Six Steps: Process Mining Data Model

In the previous article, we have introduced you to the overall approach to a Process Mining project and the roles involved. We also took a closer look at the first step — defining your Process Mining strategy.

In this article, we are looking at steps 2 and 3 of the process: extracting system logs and creating the data model that is needed for Process Mining tools. Especially step 3 is crucial for a project and you need to get this right. It also will be the step that will take the longest time in the project, so plan your time accordingly.

Step 2: Extract system logs

Now that you have identified the process in scope and articulated what you want to analyze (in the form of the hypotheses), it is time to go deep into the systems to get the right data that will support the Process Mining analysis.
Keep in mind, if you cannot find the correct data, it might be the proper time to raise a flag and go back to Step 1 (and the stakeholders) and re-assess if you have chosen the correct process. It is better to go back to square one than occupying valuable time from all people involved and have a mediocre result that disappoints your stakeholders. Remember: you want to build momentum and excitement for this new analysis technique and technology.

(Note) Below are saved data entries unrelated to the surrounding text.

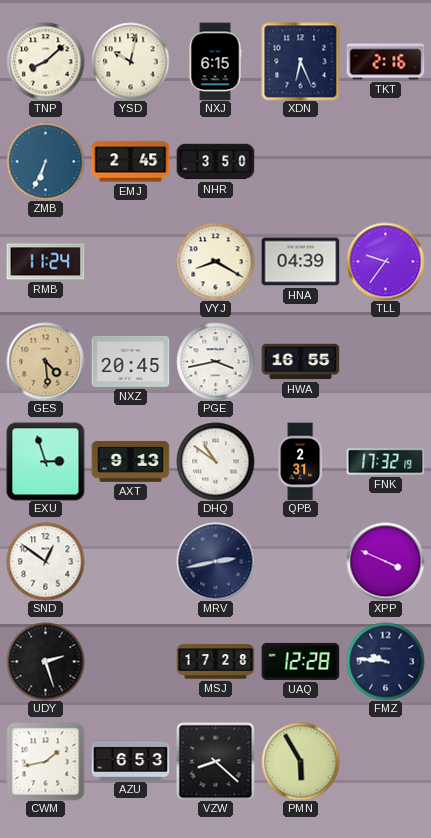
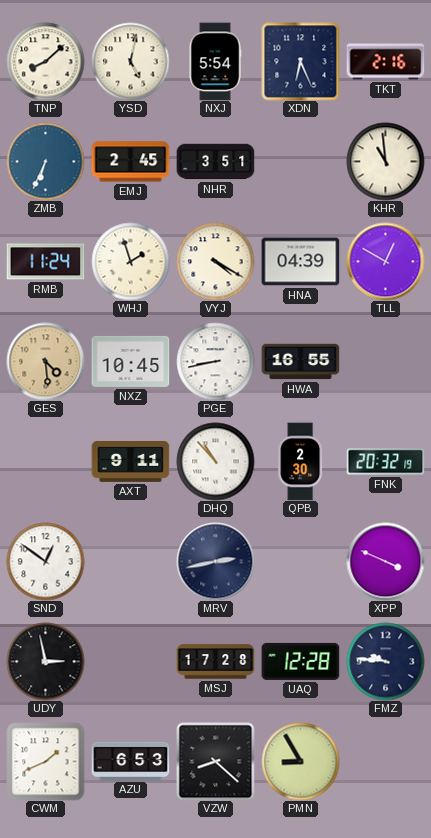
YSD: 10:02 -> 5:02
NXJ: 6:15 -> 5:54
NHR: 3:50 -> 3:51
KHR: none -> 10:59
WHJ: none -> 1:57
VYJ: 8:20 -> 4:20
TLL: 9:36 -> 12:50
NXZ: 20:45 -> 10:45
PGE: 3:43 -> 8:43
EXU: 2:57 -> none
AXT: 9:13 -> 9:11
DHQ: 10:51 -> 10:53
QPB: 2:31 -> 2:30
FNK: 17:32 -> 20:32
UDY: 2:27 -> 2:58
CWM: 1:43 -> 1:41
PMN: 5:55 -> 8:55
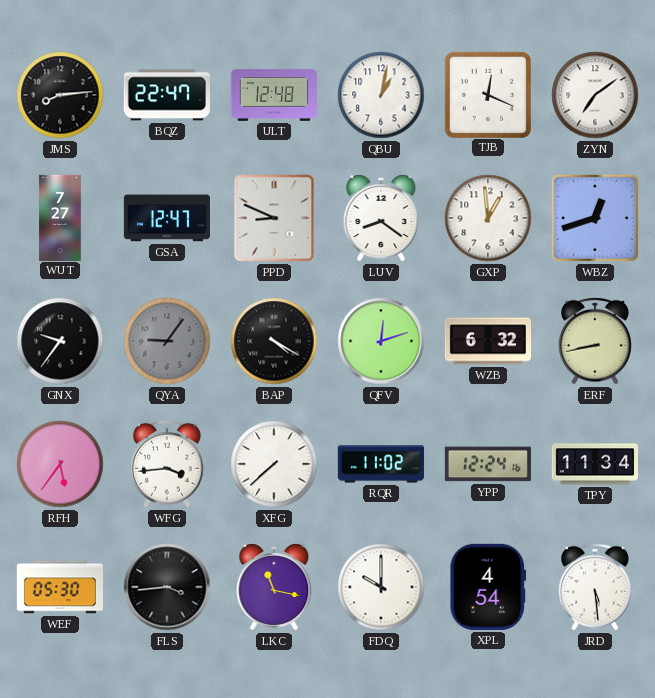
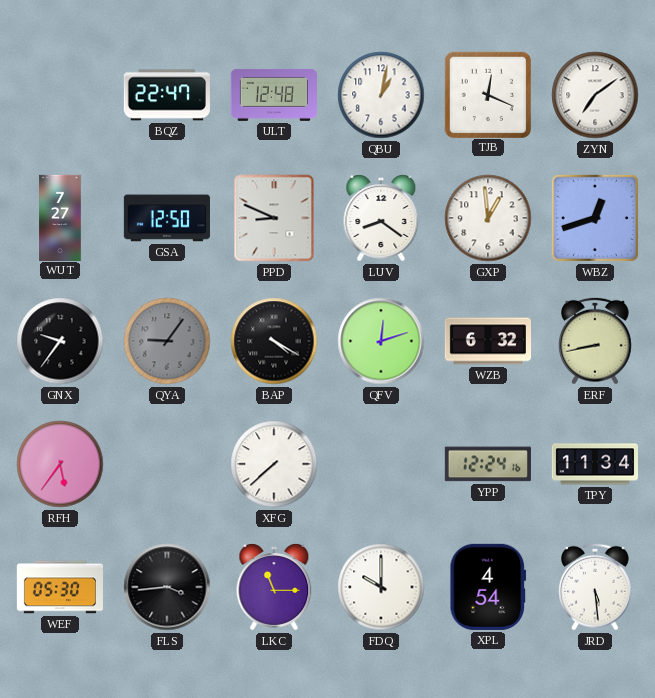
JMS: 8:14 -> none
GSA: 12:47 -> 12:50
WFG: 3:44 -> none
RQR: 11:02 -> none
LKC: 11:17 -> 11:15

Extracting system logs in mostly composed of three steps: identify systems used, build integrations to them (optional in your projects), and the actual extraction.

Identify systems of record and additional systems needed to give context when analyzing the hypotheses: Most likely you will have more than one source system for your process (for example a procurement system, a warehouse system, and a financial system in a Procure-to-Pay process) that might or might not share the same identifiers for the individual process instances/cases.
In this step, you need to do three things: identify the source tables in the systems, determine which columns you have to include (based on your hypotheses, and most likely an DB administrator will have to write a custom query for you), and the output format of that data. Determine if you get one big file or do you get multiple tables based on the type of information that you will need? The general rule of thumb would be that you want multiple tables – the actual activities and their timestamps, and then additional attributes for each step in this activity log in one or many files. In Step 3 you will combine them in a way that makes sense.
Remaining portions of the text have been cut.